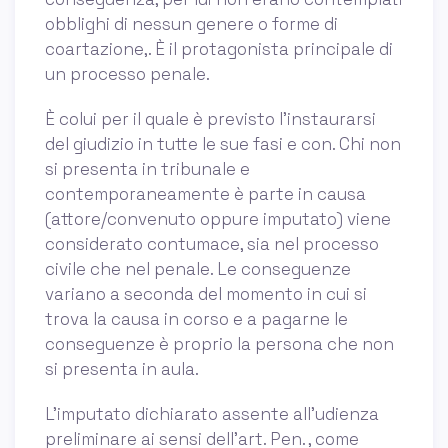
obblighi di nessun genere o forme di
coartazione,. È il protagonista principale di
un processo penale.
È colui per il quale è previsto l’instaurarsi
del giudizio in tutte le sue fasi e con. Chi non
si presenta in tribunale e
contemporaneamente è parte in causa
(attore/convenuto oppure imputato) viene
considerato contumace, sia nel processo
civile che nel penale. Le conseguenze
variano a seconda del momento in cui si
trova la causa in corso e a pagarne le
conseguenze è proprio la persona che non
si presenta in aula.
L’imputato dichiarato assente all’udienza
preliminare ai sensi dell’art. Pen. , come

------------------------------------

§ Exercise aim
Every line from the one containing "trova la causa in corso e a pagarne le" to the final line of the listing above should be set down exactly, with nothing added.

§ Your response
trova la causa in corso e a pagarne le
conseguenze è proprio la persona che non
si presenta in aula.
L’imputato dichiarato assente all’udienza
preliminare ai sensi dell’art. Pen. , come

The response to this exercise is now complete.